Upstream Oil & Services Firms To Gain From Gulf Strikes, LNG Players Face Long-Term Pain: Report
A Systematix Institutional Equities report highlights that upstream oil and services companies stand to benefit most from recent strikes on Gulf energy facilities, which disrupted crude and LNG flows, sharply raising global prices. Downstream refiners, regasified LNG firms (e.g., PLNG removed from top picks), and end-users face prolonged supply issues and higher costs. India's crude imports fell.

Upstream oil and services companies stand to benefit most from recent strikes on Gulf energy facilities, which disrupted crude and LNG flows, sharply raising global prices. |
New Delhi: Upstream oil and services firms are the biggest beneficiaries while downstream and end‑user industries may suffer after recent strikes at Gulf energy facilities disrupted flows and pushed prices sharply higher, a report said on Friday. The report from Systematix Institutional Equities warned of rise in energy prices and disruption of volume which could have a significant impact on energy deficient countries.
It said that repairing and restarting supply could be prolonged which would bring long-term pain to the sector. The firm has removed PLNG from its top picks because the strike in energy facilities could inflict "long‑term pain" on regasified liquefied natural gas companies. India’s crude imports eased to 1.9 million barrels in the week ended March 6, from roughly 25 million barrels per week in February 2026, the report said, citing Bloomberg data.
Total LNG export volume declined to 8.6 mmt for the week ending March 7 and to 7.8 mmt in the subsequent week, from about 9.6 million tonnes per week in Feb 2026, largely due to a fall in Qatar’s shipments from 1.7 million tonnes to 0.06 million tonnes. Weekly crude export volumes globally fell to 228 million bbls for the week ended March 7 and to 184 million bbls for the week ended March 14, down from about 268 million barrels per week in February 2026, the report said.

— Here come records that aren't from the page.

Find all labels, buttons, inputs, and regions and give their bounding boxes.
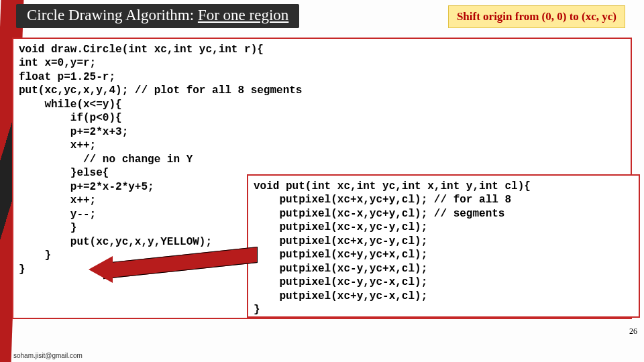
title-text-b: For one region: [198, 7, 288, 23]
footer-email: soham.jisit@gmail.com: [13, 352, 83, 359]
callout-arrow: [103, 247, 258, 283]
slide-title: Circle Drawing Algorithm: For one region: [16, 4, 299, 28]
code-block-sub: void put(int xc,int yc,int x,int y,int c…: [247, 174, 640, 318]
page-number: 26: [629, 326, 637, 337]
title-text-a: Circle Drawing Algorithm:: [27, 7, 198, 23]
note-tag: Shift origin from (0, 0) to (xc, yc): [448, 5, 625, 28]
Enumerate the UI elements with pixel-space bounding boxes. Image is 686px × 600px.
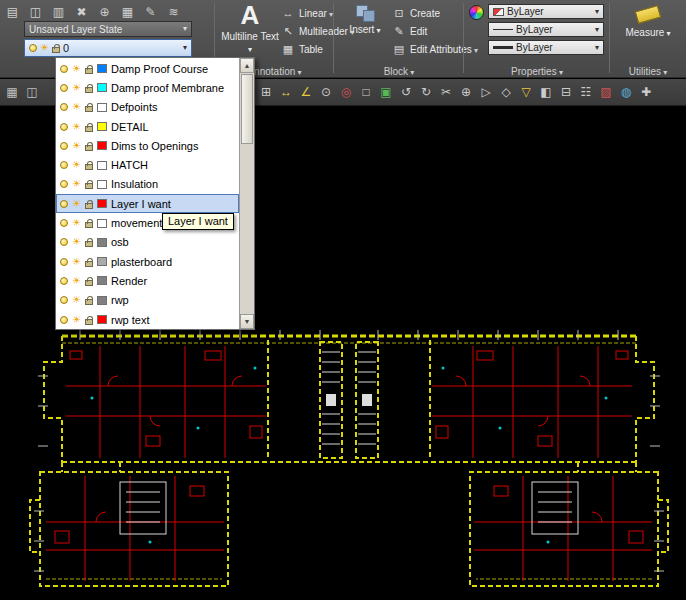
layer-lock-icon[interactable]: [85, 319, 93, 325]
layer-freeze-icon[interactable]: ☀: [72, 141, 81, 151]
layer-color-swatch[interactable]: [97, 315, 107, 324]
color-wheel-icon[interactable]: [469, 5, 484, 20]
layer-color-swatch[interactable]: [97, 141, 107, 150]
layer-freeze-icon[interactable]: ☀: [72, 315, 81, 325]
scroll-down-icon[interactable]: ▼: [240, 314, 254, 329]
layer-on-icon[interactable]: [60, 65, 68, 73]
utilities-panel-label[interactable]: Utilities: [610, 66, 686, 77]
layer-freeze-icon[interactable]: ☀: [72, 257, 81, 267]
layer-lock-icon[interactable]: [85, 241, 93, 247]
layer-color-swatch[interactable]: [97, 276, 107, 285]
layer-lock-icon[interactable]: [85, 299, 93, 305]
cad-tool-icon-28[interactable]: ⊟: [556, 82, 576, 103]
layer-lock-icon[interactable]: [85, 280, 93, 286]
layer-row[interactable]: ☀rwp text: [56, 310, 239, 329]
layer-row[interactable]: ☀osb: [56, 233, 239, 252]
layer-freeze-icon[interactable]: ☀: [72, 160, 81, 170]
layer-on-icon[interactable]: [60, 258, 68, 266]
layer-row[interactable]: ☀HATCH: [56, 155, 239, 174]
layer-color-swatch[interactable]: [97, 180, 107, 189]
layer-row[interactable]: ☀Layer I want: [56, 194, 239, 213]
layer-color-swatch[interactable]: [97, 64, 107, 73]
cad-tool-icon-32[interactable]: ✚: [636, 82, 656, 103]
layer-combo[interactable]: ☀ 0: [24, 39, 192, 57]
layer-row[interactable]: ☀DETAIL: [56, 117, 239, 136]
layer-lock-icon[interactable]: [85, 145, 93, 151]
layer-freeze-icon[interactable]: ☀: [72, 218, 81, 228]
scrollbar-track[interactable]: [240, 145, 254, 314]
layer-color-swatch[interactable]: [97, 122, 107, 131]
layer-on-icon[interactable]: [60, 200, 68, 208]
layer-on-icon[interactable]: [60, 219, 68, 227]
layer-freeze-icon[interactable]: ☀: [72, 276, 81, 286]
cad-tool-icon-27[interactable]: ◧: [536, 82, 556, 103]
layer-freeze-icon[interactable]: ☀: [72, 122, 81, 132]
layer-row[interactable]: ☀Damp Proof Course: [56, 59, 239, 78]
block-panel-label[interactable]: Block: [334, 66, 464, 77]
cad-tool-icon-13[interactable]: ⊞: [256, 82, 276, 103]
layer-color-swatch[interactable]: [97, 219, 107, 228]
layer-color-swatch[interactable]: [97, 83, 107, 92]
layer-color-swatch[interactable]: [97, 199, 107, 208]
layer-lock-icon[interactable]: [85, 203, 93, 209]
layer-row[interactable]: ☀Defpoints: [56, 98, 239, 117]
layer-lock-icon[interactable]: [85, 183, 93, 189]
layer-lock-icon[interactable]: ▦: [117, 3, 138, 21]
insert-block-button[interactable]: Insert: [342, 5, 388, 36]
layer-freeze-icon[interactable]: ☀: [72, 64, 81, 74]
cad-tool-icon-26[interactable]: ▽: [516, 82, 536, 103]
layer-freeze-icon[interactable]: ☀: [72, 102, 81, 112]
layer-on-icon[interactable]: [60, 103, 68, 111]
cad-tool-icon-15[interactable]: ∠: [296, 82, 316, 103]
layer-freeze-icon[interactable]: ☀: [72, 83, 81, 93]
cad-tool-icon-20[interactable]: ↺: [396, 82, 416, 103]
layer-color-swatch[interactable]: [97, 296, 107, 305]
layer-lock-icon[interactable]: [85, 261, 93, 267]
layer-state-manager-icon[interactable]: ≋: [163, 3, 184, 21]
layer-properties-icon[interactable]: ▤: [2, 3, 23, 21]
layer-row[interactable]: ☀Render: [56, 271, 239, 290]
layer-lock-icon[interactable]: [85, 164, 93, 170]
layer-row[interactable]: ☀Damp proof Membrane: [56, 78, 239, 97]
layer-color-swatch[interactable]: [97, 238, 107, 247]
cad-tool-icon-23[interactable]: ⊕: [456, 82, 476, 103]
cad-tool-icon-25[interactable]: ◇: [496, 82, 516, 103]
layer-lock-icon[interactable]: [85, 222, 93, 228]
layer-on-icon[interactable]: [60, 238, 68, 246]
cad-tool-icon-24[interactable]: ▷: [476, 82, 496, 103]
layer-freeze-icon[interactable]: ☀: [72, 295, 81, 305]
layer-on-icon[interactable]: [60, 161, 68, 169]
object-color-combo[interactable]: ByLayer: [488, 4, 604, 19]
layer-on-icon[interactable]: [60, 277, 68, 285]
cad-tool-icon-17[interactable]: ◎: [336, 82, 356, 103]
layer-lock-icon[interactable]: [85, 87, 93, 93]
layer-lock-icon[interactable]: [85, 106, 93, 112]
cad-tool-icon-18[interactable]: □: [356, 82, 376, 103]
layer-state-combo[interactable]: Unsaved Layer State: [24, 21, 192, 37]
layer-on-icon[interactable]: [60, 142, 68, 150]
layer-row[interactable]: ☀Insulation: [56, 175, 239, 194]
layer-on-icon[interactable]: [60, 180, 68, 188]
cad-tool-icon-29[interactable]: ☷: [576, 82, 596, 103]
layer-freeze-icon[interactable]: ☀: [72, 199, 81, 209]
layer-color-swatch[interactable]: [97, 257, 107, 266]
measure-button[interactable]: Measure: [624, 2, 672, 39]
layer-row[interactable]: ☀Dims to Openings: [56, 136, 239, 155]
cad-tool-icon-31[interactable]: ◍: [616, 82, 636, 103]
multiline-text-button[interactable]: A Multiline Text: [221, 2, 279, 55]
layer-row[interactable]: ☀rwp: [56, 291, 239, 310]
cad-tool-icon-1[interactable]: ◫: [22, 82, 42, 103]
scrollbar-thumb[interactable]: [241, 74, 253, 144]
layer-walk-icon[interactable]: ✎: [140, 3, 161, 21]
scroll-up-icon[interactable]: ▲: [240, 58, 254, 73]
layer-lock-icon[interactable]: [85, 126, 93, 132]
layer-color-swatch[interactable]: [97, 161, 107, 170]
layer-lock-icon[interactable]: [85, 68, 93, 74]
cad-tool-icon-0[interactable]: ▦: [2, 82, 22, 103]
layer-color-swatch[interactable]: [97, 103, 107, 112]
layer-unisolate-icon[interactable]: ▥: [48, 3, 69, 21]
cad-tool-icon-21[interactable]: ↻: [416, 82, 436, 103]
layer-row[interactable]: ☀plasterboard: [56, 252, 239, 271]
properties-panel-label[interactable]: Properties: [464, 66, 610, 77]
layer-isolate-icon[interactable]: ◫: [25, 3, 46, 21]
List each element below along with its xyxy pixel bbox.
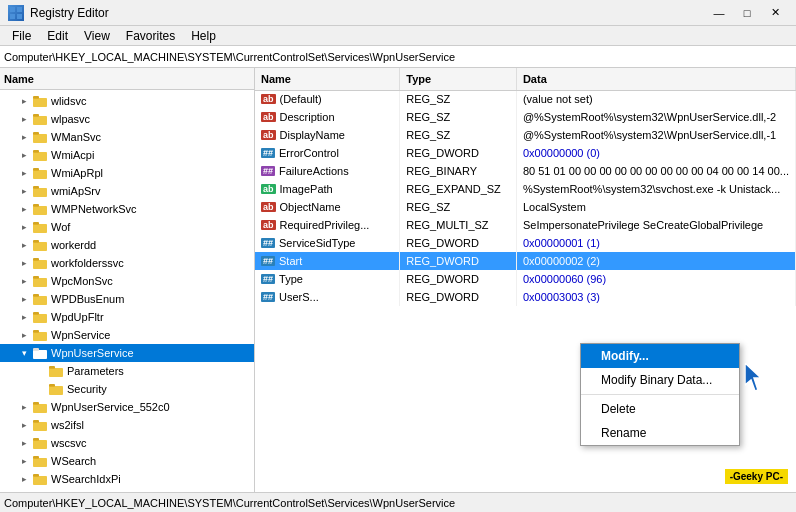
col-type[interactable]: Type (400, 68, 517, 90)
tree-item[interactable]: ▸ wuauserv (0, 488, 254, 492)
tree-item[interactable]: ▸ WpnUserService_552c0 (0, 398, 254, 416)
cell-data: %SystemRoot%\system32\svchost.exe -k Uni… (516, 180, 795, 198)
table-row[interactable]: abImagePathREG_EXPAND_SZ%SystemRoot%\sys… (255, 180, 796, 198)
tree-item[interactable]: ▸ wscsvc (0, 434, 254, 452)
tree-expander[interactable]: ▸ (16, 402, 32, 412)
svg-rect-18 (33, 170, 47, 179)
tree-item[interactable]: ▸ WPDBusEnum (0, 290, 254, 308)
tree-expander[interactable]: ▸ (16, 312, 32, 322)
menu-edit[interactable]: Edit (39, 27, 76, 45)
context-menu-item[interactable]: Delete (581, 397, 739, 421)
tree-item[interactable]: ▸ ws2ifsl (0, 416, 254, 434)
table-row[interactable]: ##UserS...REG_DWORD0x00003003 (3) (255, 288, 796, 306)
tree-item[interactable]: ▸ WmiAcpi (0, 146, 254, 164)
menu-help[interactable]: Help (183, 27, 224, 45)
tree-content[interactable]: ▸ wlidsvc▸ wlpasvc▸ WManSvc▸ WmiAcpi▸ Wm… (0, 90, 254, 492)
tree-expander[interactable]: ▸ (16, 168, 32, 178)
tree-expander[interactable]: ▸ (16, 294, 32, 304)
table-row[interactable]: ab(Default)REG_SZ(value not set) (255, 90, 796, 108)
menu-file[interactable]: File (4, 27, 39, 45)
table-row[interactable]: ##ErrorControlREG_DWORD0x00000000 (0) (255, 144, 796, 162)
tree-label: wuauserv (51, 491, 98, 492)
folder-icon (32, 310, 48, 324)
tree-label: WpnUserService (51, 347, 134, 359)
table-row[interactable]: abDisplayNameREG_SZ@%SystemRoot%\system3… (255, 126, 796, 144)
tree-label: workfolderssvc (51, 257, 124, 269)
tree-label: WSearchIdxPi (51, 473, 121, 485)
tree-expander[interactable]: ▾ (16, 348, 32, 358)
tree-item[interactable]: ▸ workfolderssvc (0, 254, 254, 272)
tree-item[interactable]: ▸ WmiApRpl (0, 164, 254, 182)
tree-item[interactable]: ▸ workerdd (0, 236, 254, 254)
tree-expander[interactable]: ▸ (16, 438, 32, 448)
col-name[interactable]: Name (255, 68, 400, 90)
tree-expander[interactable]: ▸ (16, 276, 32, 286)
cell-data: @%SystemRoot%\system32\WpnUserService.dl… (516, 108, 795, 126)
cursor-arrow (745, 363, 773, 398)
context-menu-item[interactable]: Rename (581, 421, 739, 445)
cell-data: LocalSystem (516, 198, 795, 216)
tree-expander[interactable]: ▸ (16, 456, 32, 466)
tree-item[interactable]: ▾ WpnUserService (0, 344, 254, 362)
svg-rect-54 (49, 386, 63, 395)
cell-name: abImagePath (255, 180, 400, 198)
tree-item[interactable]: ▸ WManSvc (0, 128, 254, 146)
cell-type: REG_DWORD (400, 144, 517, 162)
tree-item[interactable]: ▸ wlpasvc (0, 110, 254, 128)
tree-expander[interactable]: ▸ (16, 132, 32, 142)
status-bar: Computer\HKEY_LOCAL_MACHINE\SYSTEM\Curre… (0, 492, 796, 512)
tree-item[interactable]: ▸ WSearchIdxPi (0, 470, 254, 488)
svg-rect-27 (33, 224, 47, 233)
tree-expander[interactable]: ▸ (16, 330, 32, 340)
tree-expander[interactable]: ▸ (16, 222, 32, 232)
tree-item[interactable]: ▸ WpnService (0, 326, 254, 344)
cell-type: REG_DWORD (400, 234, 517, 252)
table-row[interactable]: ##FailureActionsREG_BINARY80 51 01 00 00… (255, 162, 796, 180)
table-row[interactable]: abObjectNameREG_SZLocalSystem (255, 198, 796, 216)
tree-expander[interactable]: ▸ (16, 204, 32, 214)
tree-item[interactable]: Parameters (0, 362, 254, 380)
context-menu-item[interactable]: Modify... (581, 344, 739, 368)
table-row[interactable]: ##ServiceSidTypeREG_DWORD0x00000001 (1) (255, 234, 796, 252)
tree-expander[interactable]: ▸ (16, 96, 32, 106)
tree-item[interactable]: ▸ WpcMonSvc (0, 272, 254, 290)
menu-favorites[interactable]: Favorites (118, 27, 183, 45)
tree-item[interactable]: ▸ WSearch (0, 452, 254, 470)
minimize-button[interactable]: — (706, 3, 732, 23)
folder-icon (32, 274, 48, 288)
tree-label: wscsvc (51, 437, 86, 449)
tree-expander[interactable]: ▸ (16, 150, 32, 160)
table-row[interactable]: abDescriptionREG_SZ@%SystemRoot%\system3… (255, 108, 796, 126)
menu-view[interactable]: View (76, 27, 118, 45)
tree-expander[interactable]: ▸ (16, 420, 32, 430)
tree-expander[interactable]: ▸ (16, 474, 32, 484)
cell-name: ##ErrorControl (255, 144, 400, 162)
col-data[interactable]: Data (516, 68, 795, 90)
address-path: Computer\HKEY_LOCAL_MACHINE\SYSTEM\Curre… (4, 51, 455, 63)
tree-item[interactable]: ▸ wmiApSrv (0, 182, 254, 200)
cell-data: 0x00000060 (96) (516, 270, 795, 288)
maximize-button[interactable]: □ (734, 3, 760, 23)
watermark: -Geeky PC- (725, 469, 788, 484)
table-row[interactable]: ##TypeREG_DWORD0x00000060 (96) (255, 270, 796, 288)
tree-item[interactable]: ▸ wlidsvc (0, 92, 254, 110)
cell-type: REG_DWORD (400, 270, 517, 288)
tree-expander[interactable]: ▸ (16, 186, 32, 196)
tree-item[interactable]: ▸ WMPNetworkSvc (0, 200, 254, 218)
table-row[interactable]: ##StartREG_DWORD0x00000002 (2) (255, 252, 796, 270)
context-menu-item[interactable]: Modify Binary Data... (581, 368, 739, 392)
tree-label: ws2ifsl (51, 419, 84, 431)
tree-label: wmiApSrv (51, 185, 101, 197)
tree-expander[interactable]: ▸ (16, 240, 32, 250)
cell-name: ##Start (255, 252, 400, 270)
details-table: Name Type Data ab(Default)REG_SZ(value n… (255, 68, 796, 306)
tree-expander[interactable]: ▸ (16, 258, 32, 268)
folder-icon (32, 112, 48, 126)
tree-item[interactable]: ▸ Wof (0, 218, 254, 236)
close-button[interactable]: ✕ (762, 3, 788, 23)
tree-expander[interactable]: ▸ (16, 114, 32, 124)
tree-item[interactable]: Security (0, 380, 254, 398)
tree-item[interactable]: ▸ WpdUpFltr (0, 308, 254, 326)
svg-rect-63 (33, 440, 47, 449)
table-row[interactable]: abRequiredPrivileg...REG_MULTI_SZSeImper… (255, 216, 796, 234)
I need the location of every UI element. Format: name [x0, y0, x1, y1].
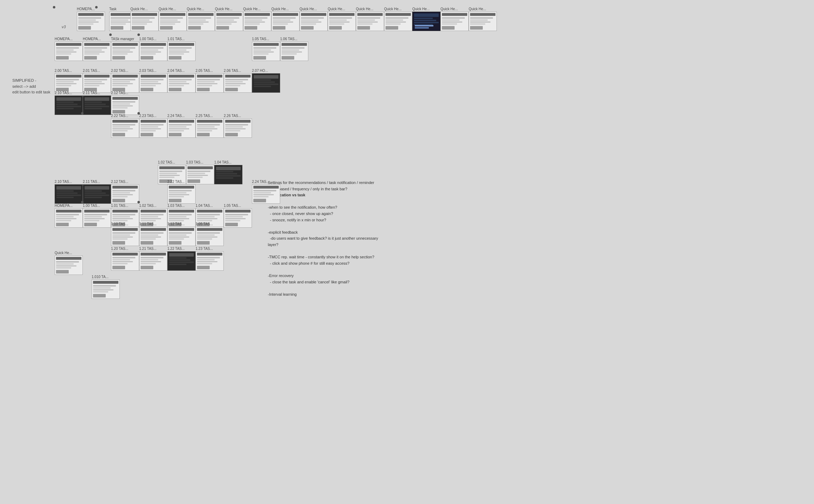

Saudi shipments dropped to 26 million bbls and 12 million bbls in the first and second weeks of March compared to averages of 42 million and 33 million bbls per week in February. Iraq and the UAE also saw sharp declines, while exports from the US rose to 25 million and 32 million bbls. There were no notable changes in the rest of the countries, the report noted. LNG volume from major importers like Japan, South Korea, China and India also declined sharply leading to a sharp increase in prices in recent weeks which doubled from $10/mmbtu to nearly $20/mmbtu, it added.